---------- Source data ----------

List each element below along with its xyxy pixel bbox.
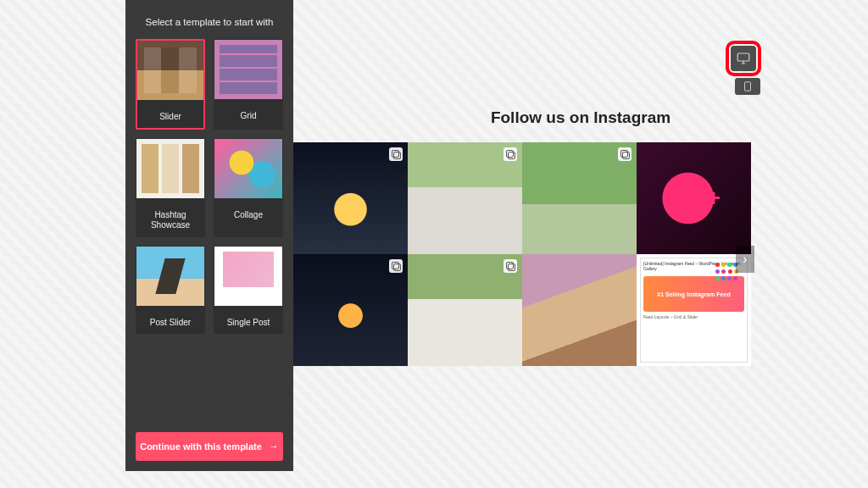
- feed-tile[interactable]: [522, 142, 637, 254]
- preview-heading: Follow us on Instagram: [293, 108, 868, 127]
- feed-tile[interactable]: [522, 254, 637, 366]
- template-card-collage[interactable]: Collage: [214, 138, 283, 237]
- template-thumb: [214, 247, 282, 306]
- template-panel: Select a template to start with Slider G…: [125, 0, 293, 471]
- template-thumb: [137, 41, 203, 100]
- tile-overlay-text: 500+: [637, 142, 751, 254]
- multi-image-icon: [618, 147, 632, 161]
- svg-rect-1: [745, 82, 751, 92]
- feed-tile[interactable]: 500+: [637, 142, 751, 254]
- arrow-right-icon: [269, 441, 279, 452]
- continue-label: Continue with this template: [140, 441, 262, 452]
- panel-title: Select a template to start with: [136, 17, 283, 27]
- feed-tile[interactable]: [408, 142, 522, 254]
- desktop-preview-button-highlight: [726, 41, 761, 76]
- multi-image-icon: [389, 147, 403, 161]
- multi-image-icon: [504, 259, 517, 273]
- feed-tile[interactable]: [293, 142, 408, 254]
- svg-rect-0: [737, 53, 749, 61]
- chevron-right-icon: ›: [743, 252, 747, 267]
- feed-tile[interactable]: [408, 254, 522, 366]
- template-card-slider[interactable]: Slider: [136, 39, 205, 130]
- tablet-icon: [742, 80, 754, 92]
- feed-tile[interactable]: [293, 254, 408, 366]
- template-label: Slider: [159, 112, 181, 123]
- template-card-single-post[interactable]: Single Post: [214, 246, 283, 335]
- tile8-subline: Feed Layouts – Grid & Slider: [643, 314, 744, 319]
- template-card-grid[interactable]: Grid: [214, 39, 283, 130]
- template-label: Collage: [234, 210, 263, 221]
- template-card-post-slider[interactable]: Post Slider: [136, 246, 205, 335]
- template-thumb: [214, 40, 282, 99]
- template-label: Post Slider: [150, 318, 191, 329]
- preview-area: Follow us on Instagram 500+ [Unlimited] …: [293, 0, 868, 471]
- template-thumb: [136, 139, 204, 198]
- template-card-hashtag-showcase[interactable]: Hashtag Showcase: [136, 138, 205, 237]
- template-label: Grid: [241, 111, 257, 122]
- feed-tile[interactable]: [Unlimited] Instagram Feed – WordPress I…: [637, 254, 751, 366]
- template-grid: Slider Grid Hashtag Showcase Collage Pos…: [136, 39, 283, 334]
- template-label: Hashtag Showcase: [136, 210, 204, 231]
- instagram-feed: 500+ [Unlimited] Instagram Feed – WordPr…: [293, 142, 751, 366]
- tile-product-card: [Unlimited] Instagram Feed – WordPress I…: [640, 258, 748, 363]
- desktop-icon: [736, 51, 751, 66]
- slider-next-button[interactable]: ›: [736, 246, 754, 273]
- desktop-preview-button[interactable]: [731, 46, 756, 71]
- secondary-device-button[interactable]: [735, 78, 760, 95]
- continue-button[interactable]: Continue with this template: [136, 432, 283, 461]
- template-label: Single Post: [227, 318, 270, 329]
- template-thumb: [214, 139, 282, 198]
- template-thumb: [136, 247, 204, 306]
- editor-stage: Select a template to start with Slider G…: [0, 0, 868, 488]
- multi-image-icon: [389, 259, 403, 273]
- multi-image-icon: [504, 147, 517, 161]
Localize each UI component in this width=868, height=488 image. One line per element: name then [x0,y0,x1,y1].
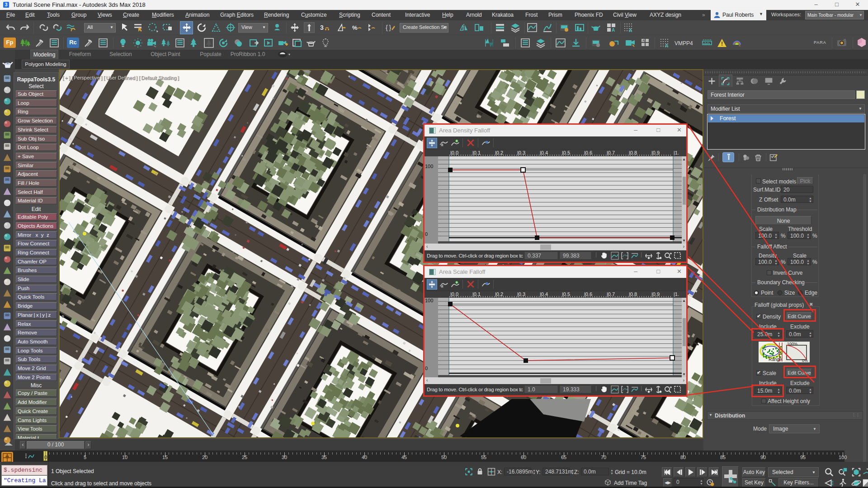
svg-text:A: A [629,28,632,33]
svg-text:!: ! [721,41,723,47]
svg-text:{ }: { } [386,24,391,31]
svg-text:100%: 100% [787,342,797,346]
svg-text:0%: 0% [802,358,808,362]
svg-text:%: % [352,24,358,31]
svg-text:A: A [612,28,615,33]
svg-text:A: A [665,43,668,48]
svg-text:A: A [642,39,645,42]
svg-text:3: 3 [320,24,324,31]
svg-text:↔: ↔ [777,357,781,362]
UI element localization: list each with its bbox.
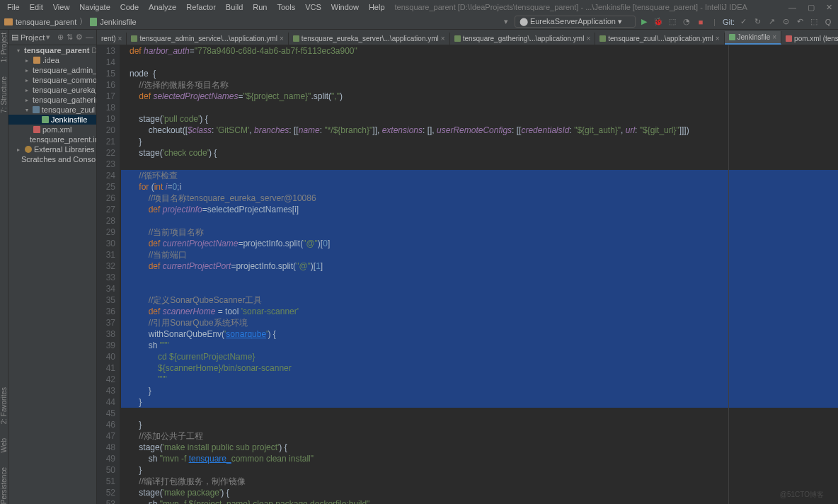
- minimize-icon[interactable]: —: [786, 3, 799, 12]
- code-line[interactable]: }: [121, 464, 838, 476]
- git-history-icon[interactable]: ⊙: [780, 16, 791, 28]
- menu-vcs[interactable]: VCS: [301, 1, 326, 13]
- code-line[interactable]: //项目名称tensquare_eureka_server@10086: [121, 193, 838, 204]
- code-line[interactable]: [121, 57, 838, 68]
- editor-tab[interactable]: tensquare_zuul\...\application.yml×: [595, 33, 724, 45]
- tab-close-icon[interactable]: ×: [441, 35, 445, 42]
- code-line[interactable]: for (int i=0;i: [121, 181, 838, 193]
- menu-run[interactable]: Run: [248, 1, 271, 13]
- code-line[interactable]: [121, 408, 838, 419]
- git-push-icon[interactable]: ↗: [766, 16, 777, 28]
- menu-view[interactable]: View: [49, 1, 74, 13]
- code-line[interactable]: [121, 215, 838, 227]
- run-config-dropdown[interactable]: ⬤ EurekaServerApplication ▾: [515, 16, 636, 28]
- menu-refactor[interactable]: Refactor: [182, 1, 220, 13]
- tree-item[interactable]: ▸External Libraries: [8, 144, 96, 154]
- editor-tab[interactable]: pom.xml (tensquare_admin_service)×: [781, 33, 838, 45]
- search-icon[interactable]: ⬚: [808, 16, 820, 28]
- expand-all-icon[interactable]: ⇅: [67, 33, 73, 42]
- stop-icon[interactable]: ■: [695, 16, 706, 28]
- code-line[interactable]: stage('check code') {: [121, 147, 838, 159]
- code-content[interactable]: def harbor_auth="778a9460-c68d-4ab6-ab7f…: [120, 45, 838, 504]
- code-line[interactable]: sh "mvn -f ${project_name} clean package…: [121, 498, 838, 504]
- code-line[interactable]: //循环检查: [121, 170, 838, 181]
- menu-analyze[interactable]: Analyze: [144, 1, 180, 13]
- editor-tab[interactable]: Jenkinsfile×: [725, 31, 782, 45]
- tab-close-icon[interactable]: ×: [586, 35, 590, 42]
- code-line[interactable]: //定义SonarQubeScanner工具: [121, 294, 838, 306]
- code-line[interactable]: [121, 283, 838, 294]
- git-revert-icon[interactable]: ↶: [794, 16, 805, 28]
- select-opened-icon[interactable]: ⊕: [57, 33, 64, 42]
- code-line[interactable]: def selectedProjectNames="${project_name…: [121, 91, 838, 102]
- profile-icon[interactable]: ◔: [681, 16, 692, 28]
- code-line[interactable]: sh "mvn -f tensquare_common clean instal…: [121, 453, 838, 464]
- code-line[interactable]: }: [121, 419, 838, 430]
- tree-item[interactable]: ▸.idea: [8, 55, 96, 65]
- tab-close-icon[interactable]: ×: [280, 35, 284, 42]
- code-line[interactable]: //选择的微服务项目名称: [121, 79, 838, 91]
- menu-tools[interactable]: Tools: [272, 1, 299, 13]
- structure-tool-button[interactable]: 7: Structure: [0, 76, 8, 113]
- menu-code[interactable]: Code: [116, 1, 143, 13]
- git-commit-icon[interactable]: ↻: [752, 16, 763, 28]
- code-line[interactable]: def currentProjectPort=projectInfo.split…: [121, 260, 838, 272]
- build-icon[interactable]: ▾: [500, 16, 512, 28]
- breadcrumb-file[interactable]: Jenkinsfile: [100, 18, 136, 26]
- editor-tab[interactable]: rent)×: [97, 33, 127, 45]
- code-line[interactable]: checkout([$class: 'GitSCM', branches: [[…: [121, 125, 838, 136]
- close-icon[interactable]: ✕: [823, 3, 835, 12]
- code-line[interactable]: sh """: [121, 340, 838, 351]
- tree-root[interactable]: ▾ tensquare_parent D:\IdeaPro: [8, 45, 96, 55]
- editor-tab[interactable]: tensquare_eureka_server\...\application.…: [289, 33, 450, 45]
- tree-item[interactable]: Scratches and Consoles: [8, 154, 96, 164]
- code-line[interactable]: //编译打包微服务，制作镜像: [121, 476, 838, 487]
- hide-icon[interactable]: —: [86, 33, 93, 42]
- tree-item[interactable]: ▸tensquare_admin_service: [8, 65, 96, 75]
- git-update-icon[interactable]: ✓: [737, 16, 749, 28]
- code-line[interactable]: [121, 272, 838, 283]
- editor-tab[interactable]: tensquare_admin_service\...\application.…: [127, 33, 288, 45]
- code-line[interactable]: [121, 102, 838, 113]
- favorites-tool-button[interactable]: 2: Favorites: [0, 387, 8, 424]
- code-line[interactable]: def harbor_auth="778a9460-c68d-4ab6-ab7f…: [121, 45, 838, 57]
- code-line[interactable]: //引用SonarQube系统环境: [121, 317, 838, 328]
- menu-help[interactable]: Help: [365, 1, 389, 13]
- editor-tab[interactable]: tensquare_gathering\...\application.yml×: [450, 33, 596, 45]
- coverage-icon[interactable]: ⬚: [667, 16, 678, 28]
- breadcrumb-root[interactable]: tensquare_parent: [16, 18, 76, 26]
- project-tool-button[interactable]: 1: Project: [0, 33, 8, 62]
- code-editor[interactable]: 1314151617181920212223242526272829303132…: [97, 45, 838, 504]
- menu-navigate[interactable]: Navigate: [75, 1, 114, 13]
- code-line[interactable]: }: [121, 136, 838, 147]
- code-line[interactable]: stage('make package') {: [121, 487, 838, 498]
- code-line[interactable]: """: [121, 374, 838, 385]
- code-line[interactable]: //当前项目名称: [121, 227, 838, 238]
- tree-item[interactable]: ▾tensquare_zuul: [8, 105, 96, 115]
- code-line[interactable]: ${scannerHome}/bin/sonar-scanner: [121, 362, 838, 374]
- code-line[interactable]: stage('pull code') {: [121, 113, 838, 125]
- code-line[interactable]: def currentProjectName=projectInfo.split…: [121, 238, 838, 249]
- code-line[interactable]: }: [121, 385, 838, 396]
- code-line[interactable]: def projectInfo=selectedProjectNames[i]: [121, 204, 838, 215]
- debug-icon[interactable]: 🐞: [653, 16, 664, 28]
- menu-window[interactable]: Window: [327, 1, 363, 13]
- code-line[interactable]: }: [121, 396, 838, 408]
- code-line[interactable]: stage('make install public sub project')…: [121, 442, 838, 453]
- tree-item[interactable]: ▸tensquare_eureka_server: [8, 85, 96, 95]
- settings-icon[interactable]: Q: [822, 16, 834, 28]
- tree-item[interactable]: tensquare_parent.iml: [8, 134, 96, 144]
- tab-close-icon[interactable]: ×: [716, 35, 720, 42]
- maximize-icon[interactable]: ▢: [805, 3, 817, 12]
- code-line[interactable]: [121, 159, 838, 170]
- tree-item[interactable]: ▸tensquare_common: [8, 75, 96, 85]
- code-line[interactable]: //当前端口: [121, 249, 838, 260]
- code-line[interactable]: //添加公共子工程: [121, 430, 838, 442]
- persistence-tool-button[interactable]: Persistence: [0, 467, 8, 504]
- tree-item[interactable]: pom.xml: [8, 125, 96, 134]
- code-line[interactable]: withSonarQubeEnv('sonarqube') {: [121, 328, 838, 340]
- tab-close-icon[interactable]: ×: [772, 33, 776, 41]
- tab-close-icon[interactable]: ×: [118, 35, 122, 42]
- menu-file[interactable]: File: [3, 1, 24, 13]
- menu-build[interactable]: Build: [222, 1, 247, 13]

----------

Once you have read through the entries above, state how many lines hold the word "Post", giving nothing but the number.

4